■ AIM OF THE EXERCISE
Copy, from the data below, each line that has the word "Azure".
============================================================
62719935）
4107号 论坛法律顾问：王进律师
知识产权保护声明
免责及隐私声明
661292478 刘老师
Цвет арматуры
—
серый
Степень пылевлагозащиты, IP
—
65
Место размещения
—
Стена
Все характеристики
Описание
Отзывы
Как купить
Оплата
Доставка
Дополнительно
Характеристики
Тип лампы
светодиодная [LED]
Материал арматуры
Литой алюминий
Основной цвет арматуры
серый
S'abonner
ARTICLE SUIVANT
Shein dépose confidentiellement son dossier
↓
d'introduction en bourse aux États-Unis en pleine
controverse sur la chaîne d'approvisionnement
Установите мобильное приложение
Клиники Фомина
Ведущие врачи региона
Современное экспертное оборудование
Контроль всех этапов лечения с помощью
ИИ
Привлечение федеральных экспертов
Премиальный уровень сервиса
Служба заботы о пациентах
============================================================
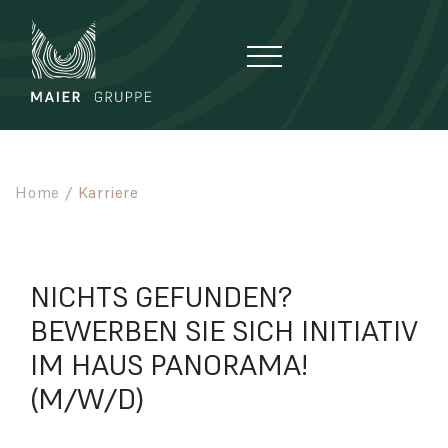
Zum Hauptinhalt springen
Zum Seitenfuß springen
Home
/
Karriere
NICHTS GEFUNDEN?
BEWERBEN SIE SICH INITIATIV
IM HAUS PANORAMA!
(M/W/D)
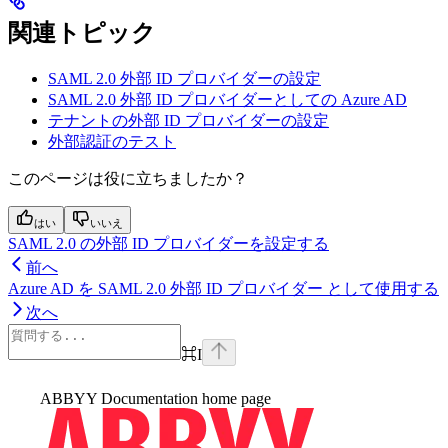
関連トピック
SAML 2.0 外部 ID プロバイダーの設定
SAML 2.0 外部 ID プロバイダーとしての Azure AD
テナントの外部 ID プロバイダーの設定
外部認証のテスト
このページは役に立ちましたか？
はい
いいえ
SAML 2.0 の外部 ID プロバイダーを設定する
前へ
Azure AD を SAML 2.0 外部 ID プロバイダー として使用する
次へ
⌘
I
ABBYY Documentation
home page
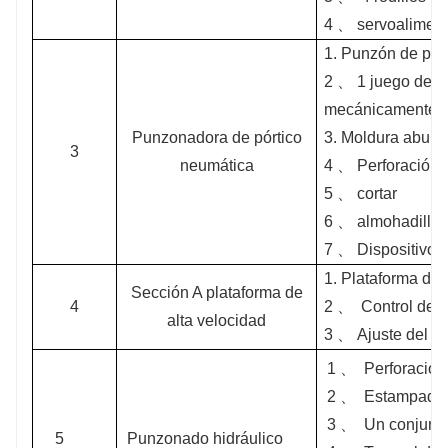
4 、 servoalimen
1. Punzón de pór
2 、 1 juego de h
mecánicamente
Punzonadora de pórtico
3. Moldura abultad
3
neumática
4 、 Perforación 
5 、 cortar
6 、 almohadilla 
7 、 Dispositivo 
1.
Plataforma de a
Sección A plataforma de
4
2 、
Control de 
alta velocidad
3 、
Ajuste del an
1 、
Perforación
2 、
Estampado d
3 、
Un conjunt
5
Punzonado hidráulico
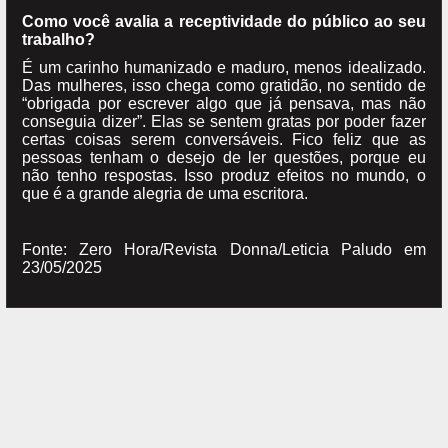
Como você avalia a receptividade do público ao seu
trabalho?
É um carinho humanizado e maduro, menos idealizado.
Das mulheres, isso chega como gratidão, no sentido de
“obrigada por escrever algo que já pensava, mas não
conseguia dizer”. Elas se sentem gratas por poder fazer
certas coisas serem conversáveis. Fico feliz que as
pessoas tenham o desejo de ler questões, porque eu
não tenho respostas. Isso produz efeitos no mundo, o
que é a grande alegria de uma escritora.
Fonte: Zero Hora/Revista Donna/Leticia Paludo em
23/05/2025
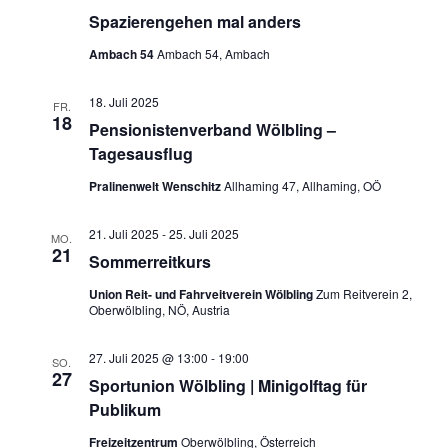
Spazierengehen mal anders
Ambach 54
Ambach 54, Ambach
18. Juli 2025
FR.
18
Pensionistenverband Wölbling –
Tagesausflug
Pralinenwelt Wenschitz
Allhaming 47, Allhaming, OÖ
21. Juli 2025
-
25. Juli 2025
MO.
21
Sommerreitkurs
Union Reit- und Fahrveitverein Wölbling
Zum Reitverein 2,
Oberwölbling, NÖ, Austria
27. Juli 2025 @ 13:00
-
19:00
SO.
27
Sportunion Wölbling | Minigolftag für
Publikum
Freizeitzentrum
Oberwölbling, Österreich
============================================================
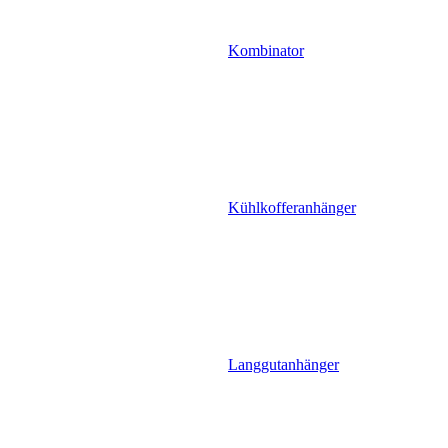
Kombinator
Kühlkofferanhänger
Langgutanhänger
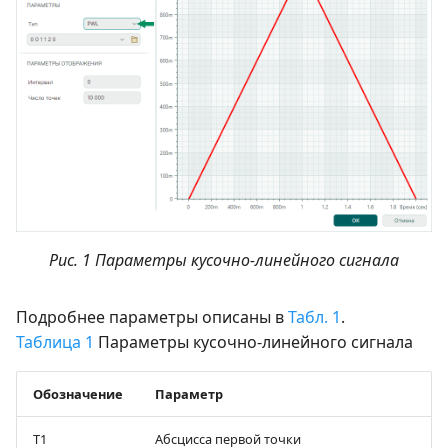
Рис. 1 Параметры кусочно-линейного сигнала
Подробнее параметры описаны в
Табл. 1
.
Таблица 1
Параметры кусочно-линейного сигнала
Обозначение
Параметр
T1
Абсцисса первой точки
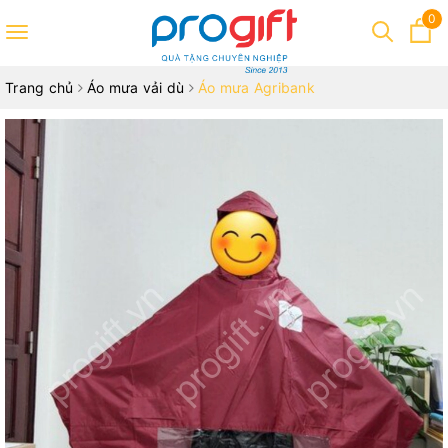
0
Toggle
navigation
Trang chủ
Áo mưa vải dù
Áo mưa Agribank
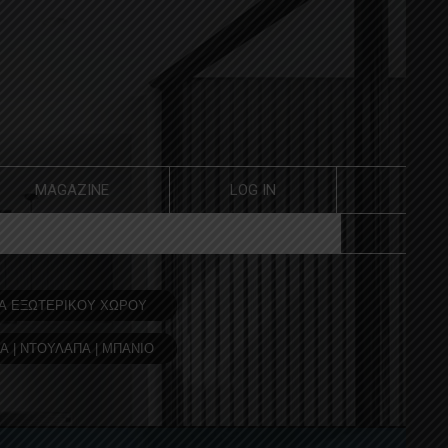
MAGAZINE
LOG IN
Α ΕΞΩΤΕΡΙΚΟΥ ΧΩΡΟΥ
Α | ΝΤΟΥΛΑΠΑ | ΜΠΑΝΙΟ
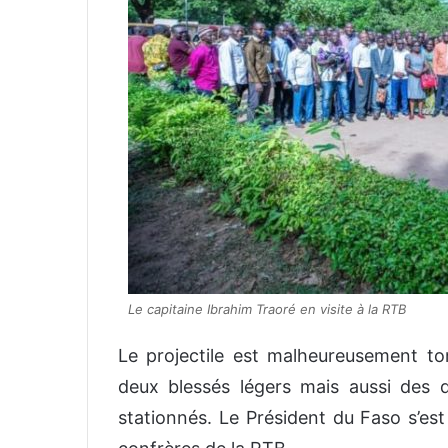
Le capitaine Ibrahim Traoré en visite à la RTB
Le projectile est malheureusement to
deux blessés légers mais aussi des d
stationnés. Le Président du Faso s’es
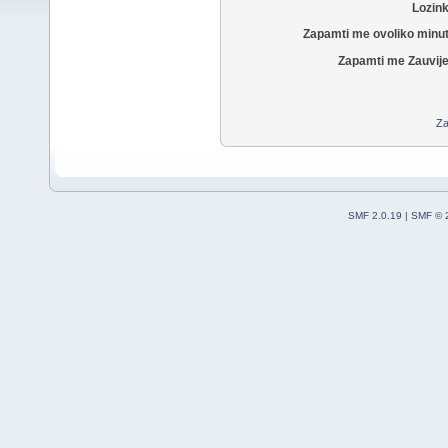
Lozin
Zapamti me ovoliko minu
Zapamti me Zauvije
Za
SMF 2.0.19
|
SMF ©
============================================================
■ REPLY TO THE EXERCISE
SAML 2.0 外部 ID プロバイダーとしての Azure AD
Azure AD を SAML 2.0 外部 ID プロバイダー として使用する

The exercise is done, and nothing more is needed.